Total Pageviews

Thursday, April 25, 2013

Ageless Wisdom

Like Biblical books, the deuterocanonical book of Wisdom is of uncertain authorship or time. Some see enough similarities to the Jewish philosopher Philo (a contemporary of Jesus) to think him the author. Many think it sprang forth from the Jews living in the diaspora (dispersed Jewish communities throughout the world) in Egypt. Clement of Alexandria (175-230) considered it Scripture. Ireneaus, a generation prior to Clement, is the first written work to quote from it. Origen and Jerome questioned its canonicity. St. Augustine did not. And in an early list of Biblical books, called the Muratorian Canon (c 180) it is listed as part of the New Testament. In all likelihood it was written between 30BC and 40AD in Alexandria. [Michael Kolarcik, SJ, has a fine commentary in the New Interpreter's Bible series. I borrow extensively from him!]

It begins with a simple exhortation: Love Justice and seek the Lord. It continues with the sage advice: those who test God and seek evil do not find Him. It provides classical Christian teaching in that sense. Let us look at a few statements which seem remarkably contemporary.

God did not make death nor does He rejoice in the destruction of the living. (1:13) This reflects Ezekiel 33:11 ("I have no pleasure in the death of the wicked") but seems to contrast with Deuteronomy 32:39 which says God is the author of Life and Death. Herein lies the first issue. All talk about God is, by definition, inadequate. God is beyond our thoughts and words. What we say can do little more than point in  the general direction. With that in mind, the apparent contradiction may be a mystery. While God is the ultimate source of everything (good and evil) because He is the Creator, He does not desire nor intentionally will evil things. It was the Fall (Adam and Eve) which generates death. God is life, separation from God/Life is death. Death is a negation, an emptiness, a nothingness. It is not-life.

Similarly, James 1:13 says God tempts no one; temptations come from our sinful desires. Along those lines Wisdom says the wicked...invited death, consider it a friend, and pined for it, and made a convenant with it. These words may seem over-harsh, yet if we ponder current events we see, in fact, all manner of unhealthy and violent choices which we make; choices which literally summon death.

What I found most striking was what followed. Those who do not think right believe "we were born by mere chance and hereafter we shall be as though we had never been...the body will turn to ashes and the spirit will dissolve like empty air...there is no return from death" The "wrong thinkers" accepting their fate then come up with a rule of life with which our culture is very familiar: Let us enjoy the good things that exist and make use of the creation to the full...let us take our fill of costly wine and perfumes...let us leave signs of our enjoyment...And let our might be our law of right, for what is weak proves itself to be useless." Life styles of the rich and famous, anyone?

This bleak outlook finds parallels in other wisdom writings of the Jews (especially Ecclesiastes, also Lamentations, Job and Psalms) but much of it seems generated by the Epicureans. [They believed the world was made up of atoms, that the gods are not involved in the world and the pursuit of 'pleasure' was the highest good.
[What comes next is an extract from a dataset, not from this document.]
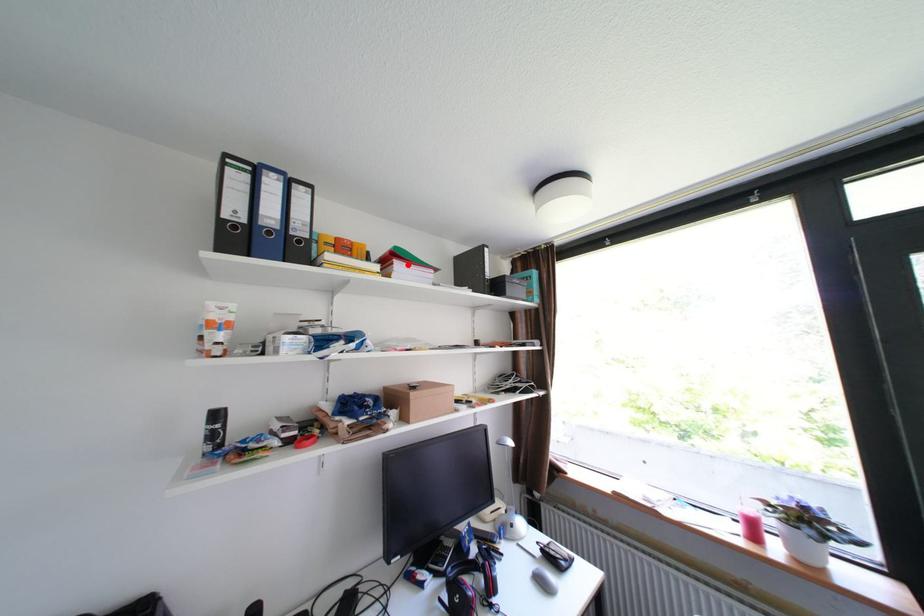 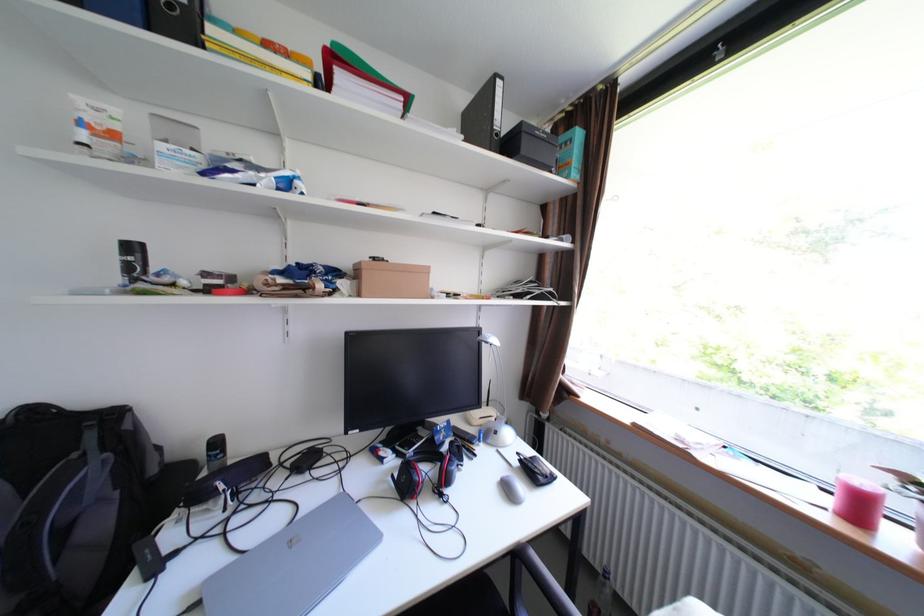 Locate, in the second image, the point that corresponds to the highlighted location in the first image.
He did not define pleasure as dissolution, however others are more hedonistic]  http://en.wikipedia.org/wiki/Epicureanism

We are often tempted to think we are so different from other people and other times. There are differnces, but often times not as many as we think. The author of this work, whether Biblical or not, shares with us important insights which are as relevant today as they were in the time of Jesus Christ. There is nothing new being uttered by our critics nor are our sins somehow unique. Doubt and fear, hopelessness and despair have always had their following. If we choose that path it is NOT because we now know something which the ancients didn't. To trust or not, to believe or not, to embrace God or not is an ageless and eternal (from a human timeline) choice. There are substantial reasons to question. There are more substantial reasons to embrace God as the answer. Reading the work of this unknown author (perhaps under divine inspiration?) opens my eyes and mind again to that truth. My believing is the wise choice. My trusting God is the life-choice.